##### Data for review

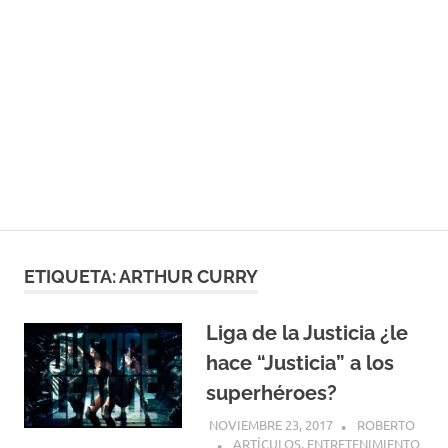
ETIQUETA:
ARTHUR CURRY
Liga de la Justicia ¿le
hace “Justicia” a los
superhéroes?
NOVIEMBRE 23, 2017
ROBERTO
ARTÍCULOS
,
ENTRETENIMIENTO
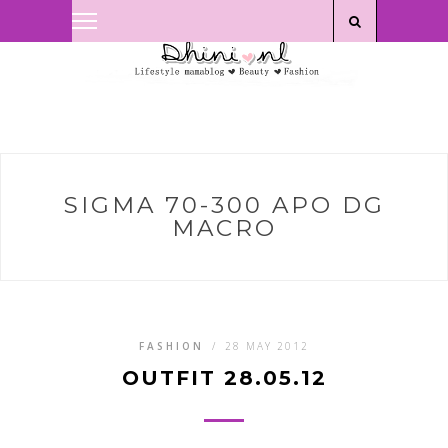
Privacyverklaring
|
Disclaimer
SIGMA 70-300 APO DG
MACRO
FASHION
/
28 MAY 2012
OUTFIT 28.05.12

##########

» **What is needed**: In the records above, find each line with the word "Justicia" and copy it.

» **Output**:
Liga de la Justicia ¿le
hace “Justicia” a los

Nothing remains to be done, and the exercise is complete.